I'm in AP Physics B and am having a little trouble with forces.

A 35.5 kg parachutist lands moving straight downward with a speed of 3.85 m/s.

(a) If the parachutist comes to rest with constant acceleration over a distance of 0.700 m, what force does the ground exerts on her?

Now I understand that the force is going to be equal to the force with which she is pulled down, but how would I be able to find this force? I've tried 9.8 m/s^2 as her acceleration, but I don't understand if the that speed is the final speed or the speed before the .7 meters... basically I have no clue what is happening except that her acceleration isn't 0 or 9.8.

Any help would be greatly appreciated.

A 35.5 kg parachutist lands moving straight downward with a speed of 3.85 m/s.

(a) If the parachutist comes to rest with constant acceleration over a distance of 0.700 m, what force does the ground exerts on her?
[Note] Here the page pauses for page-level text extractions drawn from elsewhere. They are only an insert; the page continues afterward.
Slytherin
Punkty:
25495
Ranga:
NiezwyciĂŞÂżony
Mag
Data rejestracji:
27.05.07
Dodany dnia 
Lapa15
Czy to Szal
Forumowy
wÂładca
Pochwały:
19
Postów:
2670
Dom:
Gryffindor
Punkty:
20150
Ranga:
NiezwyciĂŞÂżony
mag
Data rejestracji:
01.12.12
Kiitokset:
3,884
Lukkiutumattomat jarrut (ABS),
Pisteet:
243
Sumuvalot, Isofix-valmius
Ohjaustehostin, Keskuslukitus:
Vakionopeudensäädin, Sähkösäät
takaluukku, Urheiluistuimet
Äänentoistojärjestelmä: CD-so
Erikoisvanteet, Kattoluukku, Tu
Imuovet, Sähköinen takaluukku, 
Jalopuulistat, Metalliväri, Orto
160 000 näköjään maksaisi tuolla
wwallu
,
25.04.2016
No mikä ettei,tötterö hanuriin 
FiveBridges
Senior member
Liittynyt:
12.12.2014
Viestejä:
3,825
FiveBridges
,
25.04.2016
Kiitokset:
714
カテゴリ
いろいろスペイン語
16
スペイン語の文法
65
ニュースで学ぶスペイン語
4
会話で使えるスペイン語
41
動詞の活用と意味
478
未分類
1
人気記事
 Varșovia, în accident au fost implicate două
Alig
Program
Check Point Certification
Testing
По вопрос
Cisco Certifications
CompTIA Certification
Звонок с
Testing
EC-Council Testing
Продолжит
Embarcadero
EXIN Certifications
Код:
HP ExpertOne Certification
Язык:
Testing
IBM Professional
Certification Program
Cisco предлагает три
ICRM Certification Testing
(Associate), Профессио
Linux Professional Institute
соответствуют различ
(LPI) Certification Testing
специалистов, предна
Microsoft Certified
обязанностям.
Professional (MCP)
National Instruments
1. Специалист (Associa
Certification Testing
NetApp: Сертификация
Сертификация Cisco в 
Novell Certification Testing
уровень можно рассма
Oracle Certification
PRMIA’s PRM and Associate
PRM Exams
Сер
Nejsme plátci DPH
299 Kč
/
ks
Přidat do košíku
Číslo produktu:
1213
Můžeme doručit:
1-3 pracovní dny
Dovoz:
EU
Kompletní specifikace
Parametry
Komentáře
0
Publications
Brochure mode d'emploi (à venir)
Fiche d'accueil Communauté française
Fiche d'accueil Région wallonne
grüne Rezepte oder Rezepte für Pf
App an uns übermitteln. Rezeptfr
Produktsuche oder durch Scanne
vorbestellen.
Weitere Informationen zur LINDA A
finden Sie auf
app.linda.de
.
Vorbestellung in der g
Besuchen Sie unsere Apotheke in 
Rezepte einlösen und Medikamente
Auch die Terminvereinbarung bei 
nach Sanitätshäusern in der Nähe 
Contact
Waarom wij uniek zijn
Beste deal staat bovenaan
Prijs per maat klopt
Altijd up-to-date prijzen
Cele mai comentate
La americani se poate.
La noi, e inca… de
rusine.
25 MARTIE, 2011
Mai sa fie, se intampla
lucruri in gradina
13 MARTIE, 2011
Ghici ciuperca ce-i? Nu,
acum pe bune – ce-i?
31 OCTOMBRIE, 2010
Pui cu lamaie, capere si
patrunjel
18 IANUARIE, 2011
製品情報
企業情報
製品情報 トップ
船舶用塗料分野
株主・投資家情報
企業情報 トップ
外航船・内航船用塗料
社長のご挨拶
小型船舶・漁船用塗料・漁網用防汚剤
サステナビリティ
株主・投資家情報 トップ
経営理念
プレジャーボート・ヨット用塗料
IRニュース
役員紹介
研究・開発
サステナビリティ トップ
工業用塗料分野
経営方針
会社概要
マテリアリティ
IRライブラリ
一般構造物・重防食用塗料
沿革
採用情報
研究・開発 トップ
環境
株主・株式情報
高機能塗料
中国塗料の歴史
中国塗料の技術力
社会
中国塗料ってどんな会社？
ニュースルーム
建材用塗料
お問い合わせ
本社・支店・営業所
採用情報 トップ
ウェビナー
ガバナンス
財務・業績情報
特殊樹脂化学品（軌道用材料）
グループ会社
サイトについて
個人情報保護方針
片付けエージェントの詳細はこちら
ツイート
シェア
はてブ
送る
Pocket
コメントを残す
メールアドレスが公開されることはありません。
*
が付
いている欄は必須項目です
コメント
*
Now I understand that the force is going to be equal to the force with which she is pulled down, but how would I be able to find this force? I've tried 9.8 m/s^2 as her acceleration, but I don't understand if the that speed is the final speed or the speed before the .7 meters... basically I have no clue what is happening except that her acceleration isn't 0 or 9.8.

Any help would be greatly appreciated.

#2

=56

#3

I know this is the Pit, but I think that it isn't too much to ask for serious answers

#4

If the acceleration isn't 0 and it's just gravity acting (IE: no other acceleration is mentioned in the y direction), the acceleration is 9.8 m/s^2.

#5

The acceleration is a deceleration, she's slowing down from 3.85 m/s to 0 in the space of 0.700m, so you can work out her speed as she hits the floor, then the force upward is equal to the force exerted by her landing.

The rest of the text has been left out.